Chung Myung arkasına baktı.
“Gazilerin çoğu bir gün çürüyecek. Huayoung bugün Xi'an'a yerleşmiş olsa bile bir gün bu yerin değişmezi haline gelecektir.”
“Sabit olmaktansa güçlü olmak daha iyi değil mi?”
“Evet, hiç yoktan iyidir.”
Chung Myung gökyüzüne döndü. Geçmişte sahyung'u ona bazı şeyler anlatmıştı.
-Sevmediğin şeylerden dolayı onlardan kurtulmak iyi bir fikir değil. Zahmet olduğu için suyu barajla kapatırsanız, bir gün su basar ve daha fazla zarara neden olur.

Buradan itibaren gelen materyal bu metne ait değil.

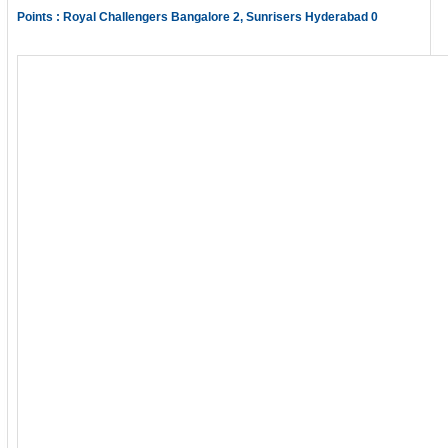
Points : Royal Challengers Bangalore 2, Sunrisers Hyderabad 0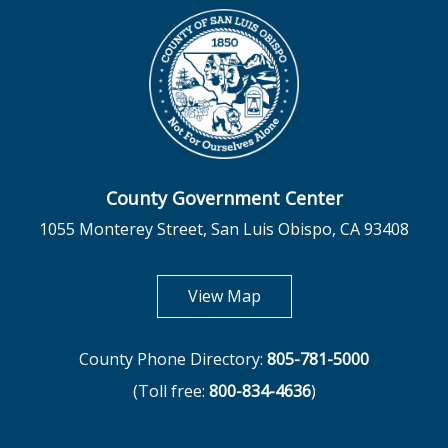
County Government Center
1055 Monterey Street, San Luis Obispo, CA 93408
opens in new tab
View Map
County Phone Directory:
805-781-5000
(Toll free:
800-834-4636
)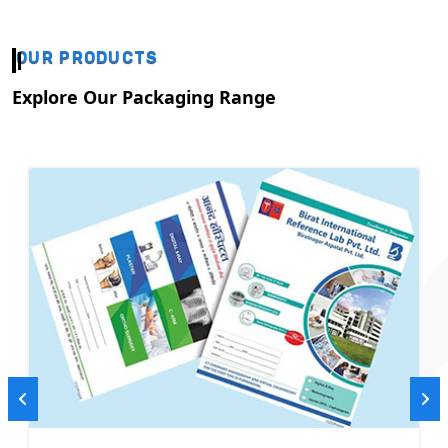
OUR PRODUCTS
Explore Our Packaging Range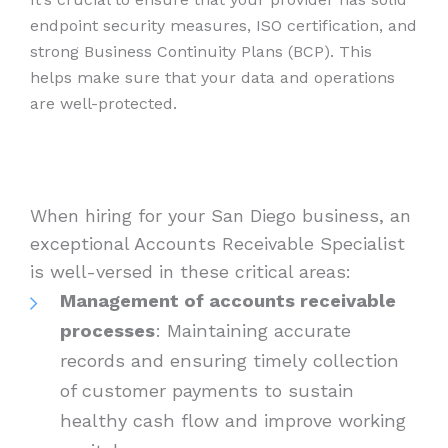
endpoint security measures, ISO certification, and
strong Business Continuity Plans (BCP). This
helps make sure that your data and operations
are well-protected.
When hiring for your San Diego business, an
exceptional Accounts Receivable Specialist
is well-versed in these critical areas:
Management of accounts receivable
processes
: Maintaining accurate
records and ensuring timely collection
of customer payments to sustain
healthy cash flow and improve working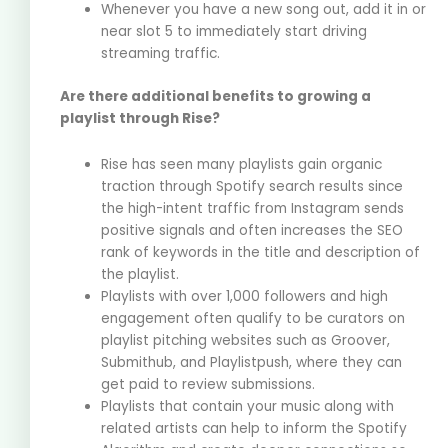
Whenever you have a new song out, add it in or
near slot 5 to immediately start driving
streaming traffic.
Are there additional benefits to growing a
playlist through Rise?
Rise has seen many playlists gain organic
traction through Spotify search results since
the high-intent traffic from Instagram sends
positive signals and often increases the SEO
rank of keywords in the title and description of
the playlist.
Playlists with over 1,000 followers and high
engagement often qualify to be curators on
playlist pitching websites such as Groover,
Submithub, and Playlistpush, where they can
get paid to review submissions.
Playlists that contain your music along with
related artists can help to inform the Spotify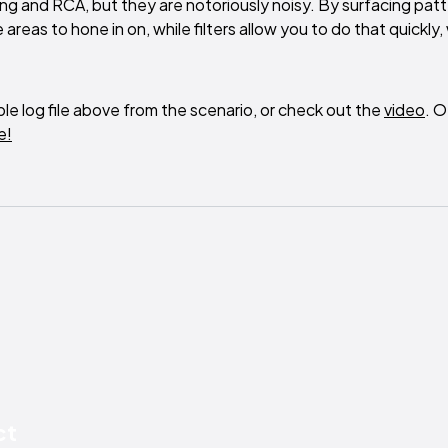
ting and RCA, but they are notoriously noisy. By surfacing patt
eas to hone in on, while filters allow you to do that quickly,
le log file above from the scenario, or check out the
video
. O
e!
ct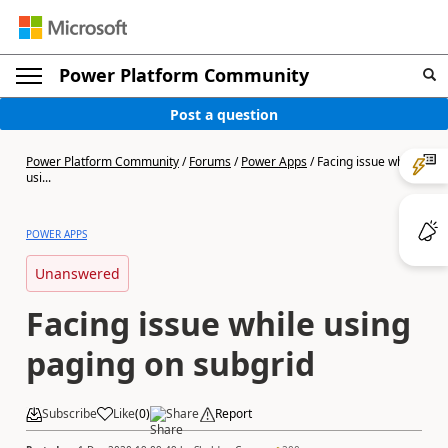
Power Platform Community
Post a question
Power Platform Community
/
Forums
/
Power Apps
/
Facing issue while
usi...
POWER APPS
Unanswered
Facing issue while using
paging on subgrid
Subscribe
Like
(
0
)
Share
Report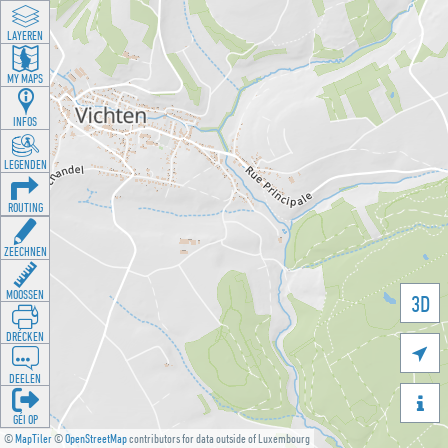
LAYEREN
MY MAPS
INFOS
LEGENDEN
ROUTING
ZEECHNEN
MOOSSEN
3D
DRÉCKEN

DEELEN

GÉI OP
©
MapTiler
©
OpenStreetMap
contributors for data outside of Luxembourg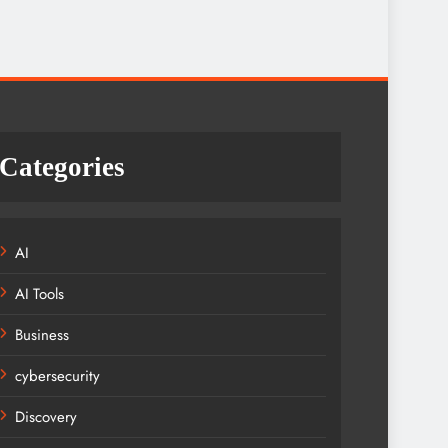
Categories
AI
AI Tools
Business
cybersecurity
Discovery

Eğer ormanı yolunuzu kapattığı için ateşe verirseniz, bu artık insanların yaşamasına yardımcı olmaz. Yalnız bırakın. Zaten yaşamak da bu değil mi? Bu Taocu bir yaşam tarzıdır.
'Hala emin değilim Sahyung.'
Sahyung'unun sözlerini söylemesine rağmen Tao'ya giden yola ulaşıp ulaşmadığından emin değildi.
Ama… Fenrir Scans.
Eskiden sis gibi olan sözler bugünlerde çok net geliyordu.
Yani bir gün...
Yürümekte olan Chung Myung durdu ve yüzü uzaktaki zirvelere doğru kaydı.
“Hadi Hua Dağı'na gidelim.”
“Evet!”
“Evet!”
Hua Dağı öğrencilerinin ayakları hızlandı.
ve o zaman.
Öğrenciler Hua Dağı'nın zirvesine yöneltilen başka bakışların da olduğunu bilmiyorlardı.